Materials towards Homework 4: CP and PDP with XGBoost

Part of the eXplainable Machine Learning course for Machine Learning (MSc) studies at the University of Warsaw. @pbiecek @hbaniecki

v0.1.0: 2022-10-26

https://github.com/mim-uw/eXplainableMachineLearning-2023/tree/main/Homeworks/HW4

0. Import packages

In [2]:
import dalex as dx
import xgboost
import alibi

import sklearn

import pandas as pd
import numpy as np

import warnings
warnings.filterwarnings("ignore")

import platform
print(f'Python {platform.python_version()}')

{package.__name__: package.__version__ for package in [dx, xgboost, alibi, sklearn, pd, np]}
Python 3.9.2
Out[2]:
{'dalex': '1.5.0',
 'xgboost': '1.6.2',
 'alibi': '0.8.0',
 'sklearn': '1.1.3',
 'pandas': '1.3.5',
 'numpy': '1.19.5'}

We use the same XGBoost classifier trained on the Titanic dataset as in the previous materials towards Homework 2 \& Homework 3.

Unfortunately, at this moment, we can't compare dalex to alibi v0.8.0 because the latter one seem not to support categorical variables (tested using code from this notebook).

1. Load and preprocess data

In [3]:
df = dx.datasets.load_titanic()

df.loc[:, df.dtypes == 'object'] =\
    df.select_dtypes(['object'])\
    .apply(lambda x: x.astype('category'))

X = df.drop(columns='survived')
# convert gender to binary only because the `max_cat_to_onehot` parameter in XGBoost is yet to be working properly..
X =  pd.get_dummies(X, columns=["gender"], drop_first=True) 
y = df.survived

X_train, X_test, y_train, y_test = sklearn.model_selection.train_test_split( X, y, test_size=0.33, random_state=42)

2. Model

In [4]:
model = xgboost.XGBClassifier(
    n_estimators=50, 
    max_depth=2, 
    use_label_encoder=False, 
    eval_metric="logloss",
    
    enable_categorical=True,
    tree_method="hist"
)

model.fit(X_train, y_train)
Out[4]:
XGBClassifier(base_score=0.5, booster='gbtree', callbacks=None,
              colsample_bylevel=1, colsample_bynode=1, colsample_bytree=1,
              early_stopping_rounds=None, enable_categorical=True,
              eval_metric='logloss', gamma=0, gpu_id=-1,
              grow_policy='depthwise', importance_type=None,
              interaction_constraints='', learning_rate=0.300000012,
              max_bin=256, max_cat_to_onehot=4, max_delta_step=0, max_depth=2,
              max_leaves=0, min_child_weight=1, missing=nan,
              monotone_constraints='()', n_estimators=50, n_jobs=0,
              num_parallel_tree=1, predictor='auto', random_state=0,
              reg_alpha=0, reg_lambda=1, ...)
In a Jupyter environment, please rerun this cell to show the HTML representation or trust the notebook.
On GitHub, the HTML representation is unable to render, please try loading this page with nbviewer.org.
In [5]:
def pf_xgboost_classifier_categorical(model, df):
    df.loc[:, df.dtypes == 'object'] =\
        df.select_dtypes(['object'])\
        .apply(lambda x: x.astype('category'))
    return model.predict_proba(df)[:, 1]

explainer = dx.Explainer(model, X_test, y_test, predict_function=pf_xgboost_classifier_categorical)
Preparation of a new explainer is initiated

  -> data              : 729 rows 7 cols
  -> target variable   : Parameter 'y' was a pandas.Series.

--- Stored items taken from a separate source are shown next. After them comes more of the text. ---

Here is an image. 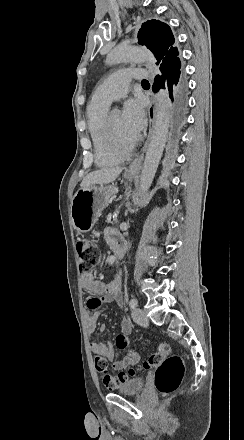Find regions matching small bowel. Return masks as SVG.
Instances as JSON below:
<instances>
[{
  "mask_svg": "<svg viewBox=\"0 0 244 440\" xmlns=\"http://www.w3.org/2000/svg\"><path fill=\"white\" fill-rule=\"evenodd\" d=\"M105 240L114 249L122 242L121 235L113 228H108L105 231ZM82 287L91 293V297L88 299L87 306L89 309L95 312L87 318V331L89 334H93L97 329V322L99 319V308L104 303L115 302L121 305L123 302L122 292V275L118 273L109 283H105L96 280L91 272L81 274ZM122 329L119 333H126L127 339L130 334L131 328L129 321L123 319ZM99 332L103 333L106 330L104 325L98 326ZM90 349L94 353H104L106 358L112 362V366L115 370H123L129 366H133L137 363V354L133 349H129L127 355L121 359L116 358V348H113L112 343H103L91 341ZM127 349V348H118Z\"/></svg>",
  "mask_w": 244,
  "mask_h": 440,
  "instance_id": "c3829d8e",
  "label": "small bowel"
}]
</instances>
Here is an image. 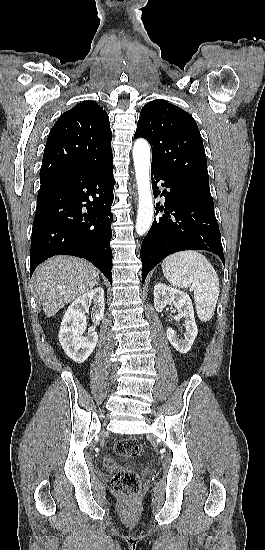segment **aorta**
Listing matches in <instances>:
<instances>
[{"label":"aorta","instance_id":"762f6f07","mask_svg":"<svg viewBox=\"0 0 265 550\" xmlns=\"http://www.w3.org/2000/svg\"><path fill=\"white\" fill-rule=\"evenodd\" d=\"M150 145L145 139H138L133 146V160L138 190V211L136 232L142 236L148 232L153 221V199L150 183Z\"/></svg>","mask_w":265,"mask_h":550}]
</instances>
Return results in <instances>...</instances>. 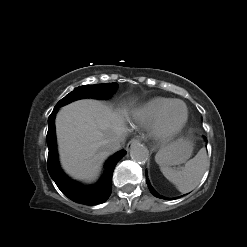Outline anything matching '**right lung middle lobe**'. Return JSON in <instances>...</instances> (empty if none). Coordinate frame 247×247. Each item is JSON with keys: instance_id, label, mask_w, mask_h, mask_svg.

Converted to a numpy.ndarray.
  -> target variable   : 729 values
  -> model_class       : xgboost.sklearn.XGBClassifier (default)
  -> label             : Not specified, model's class short name will be used. (default)
  -> predict function  : <function pf_xgboost_classifier_categorical at 0x000001EC83778280> will be used
  -> predict function  : Accepts only pandas.DataFrame, numpy.ndarray causes problems.
  -> predicted values  : min = 0.0258, mean = 0.333, max = 0.99
  -> model type        : classification will be used (default)
  -> residual function : difference between y and yhat (default)
  -> residuals         : min = -0.987, mean = -0.00781, max = 0.936
  -> model_info        : package xgboost

A new explainer has been created!

3. Evaluate!

In [6]:
explainer.model_performance()
Out[6]:
recall precision f1 accuracy auc
XGBClassifier 0.582278 0.730159 0.647887 0.794239 0.809509

Which variables are important?

In [7]:
explainer.model_parts().result
Out[7]:
variable dropout_loss label
0 parch 0.189779 XGBClassifier
1 _full_model_ 0.190491 XGBClassifier
2 embarked 0.194837 XGBClassifier
3 sibsp 0.196293 XGBClassifier
4 fare 0.197369 XGBClassifier
5 age 0.243815 XGBClassifier
6 class 0.274981 XGBClassifier
7 gender_male 0.378696 XGBClassifier
8 _baseline_ 0.495097 XGBClassifier

Let's analyze variable effects with both PDP and ALE.

Ceteris Paribus

See the API documentation for all the possible values of the specific parameters:

In [8]:
cp = explainer.predict_profile(new_observation=X.iloc[[400]])
Calculating ceteris paribus: 100%|███████████████████| 7/7 [00:00<00:00, 89.74it/s]

We can visualize what-if analysis for a single observaiton of interest..

In [9]:
cp.plot(variables=["age", "sibsp"])

..and for many observations at the same time.

In [10]:
cp_10 = explainer.predict_profile(new_observation=X.iloc[400:410])
cp_10.plot(variables=["age", "sibsp"])
Calculating ceteris paribus: 100%|███████████████████| 7/7 [00:00<00:00, 82.35it/s]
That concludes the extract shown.